返事をしてくれない姉に苛立ち、悲しくなって、涙が溢れてきた。

侍女達も静かに嘆いている。父と母はここにはいない。


姉がいなくなり間もなく、祖父の家に攫うように連れて来られた。


祖父の家では年上の従姉達が姉の代わりに僕の相手をしてくれるようになった。


姉も親しい侍女もいない中、泣いてばかりの僕に、

「まあ、いつまでしょげていますの?お姉様はルーの元気な姿を望んでいると思いましてよ?」

と従姉は声を掛ける。

その従姉も泣き腫らした目をしている。姉と従姉は仲良くしていた。


「泣いている暇はないわ。
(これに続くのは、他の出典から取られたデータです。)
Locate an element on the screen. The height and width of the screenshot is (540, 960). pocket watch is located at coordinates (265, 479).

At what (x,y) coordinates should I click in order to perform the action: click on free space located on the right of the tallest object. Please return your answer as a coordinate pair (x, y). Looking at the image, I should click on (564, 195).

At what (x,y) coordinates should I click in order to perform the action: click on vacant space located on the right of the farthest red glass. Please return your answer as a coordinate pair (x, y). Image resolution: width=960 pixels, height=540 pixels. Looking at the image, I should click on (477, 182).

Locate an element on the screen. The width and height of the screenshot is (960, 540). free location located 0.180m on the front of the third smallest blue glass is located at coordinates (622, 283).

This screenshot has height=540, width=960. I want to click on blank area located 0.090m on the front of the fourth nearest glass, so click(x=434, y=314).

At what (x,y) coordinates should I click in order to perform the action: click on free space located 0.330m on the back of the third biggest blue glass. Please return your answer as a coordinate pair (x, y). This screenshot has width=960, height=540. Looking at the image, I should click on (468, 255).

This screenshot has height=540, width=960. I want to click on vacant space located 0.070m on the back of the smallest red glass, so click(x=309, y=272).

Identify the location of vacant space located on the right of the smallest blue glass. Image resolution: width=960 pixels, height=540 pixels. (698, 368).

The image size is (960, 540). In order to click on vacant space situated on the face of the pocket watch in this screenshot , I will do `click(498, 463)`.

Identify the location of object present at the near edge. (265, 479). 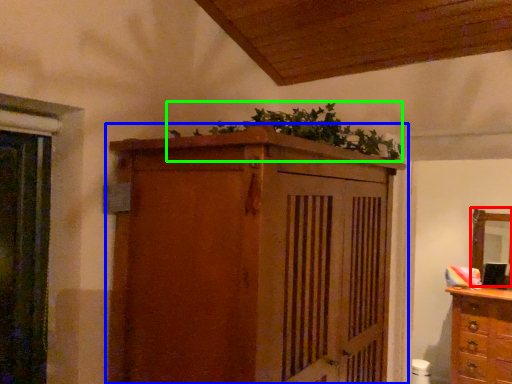 Question: Based on their relative distances, which object is nearer to mirror (highlighted by a red box)? Choose from cupboard (highlighted by a blue box) and plant (highlighted by a green box).

Choices:
 (A) cupboard
 (B) plant

Answer: (B) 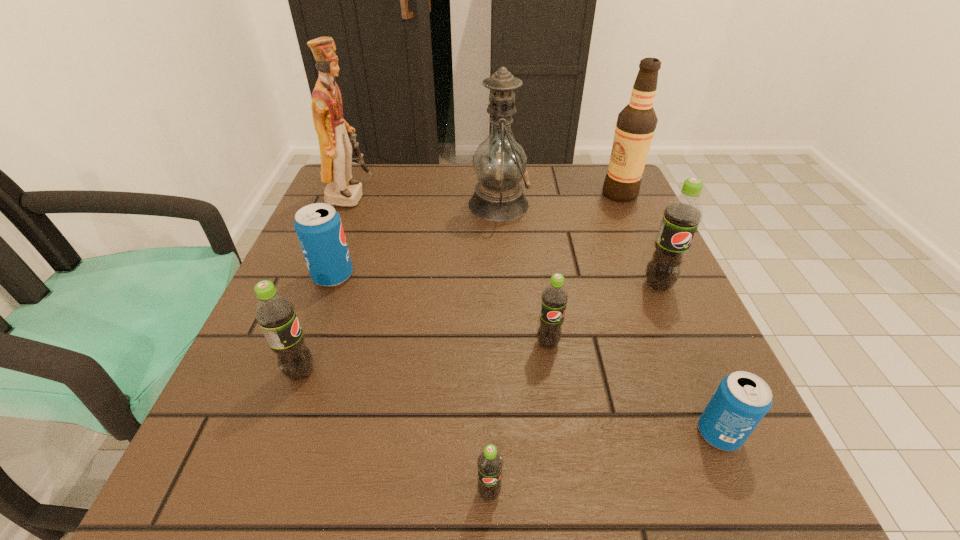 Find the location of a particular element. The height and width of the screenshot is (540, 960). the bigger blue soda can is located at coordinates pos(318,226).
いっぱい勉強して武芸も磨きましょう?」

従姉が言う。


祖父の家で育つ中、僕は幼いながらにわかり始めていた。

姉が死んだとき、侍女が嘆きながら囁いた内容、祖父の家で家人が深刻そうに囁く内容を聞いて。


祖父や伯父に厳しく、焦るように勉強や武芸を教えられて。






姉は、殺されたのだ。


そして、僕も命を狙われているのだと。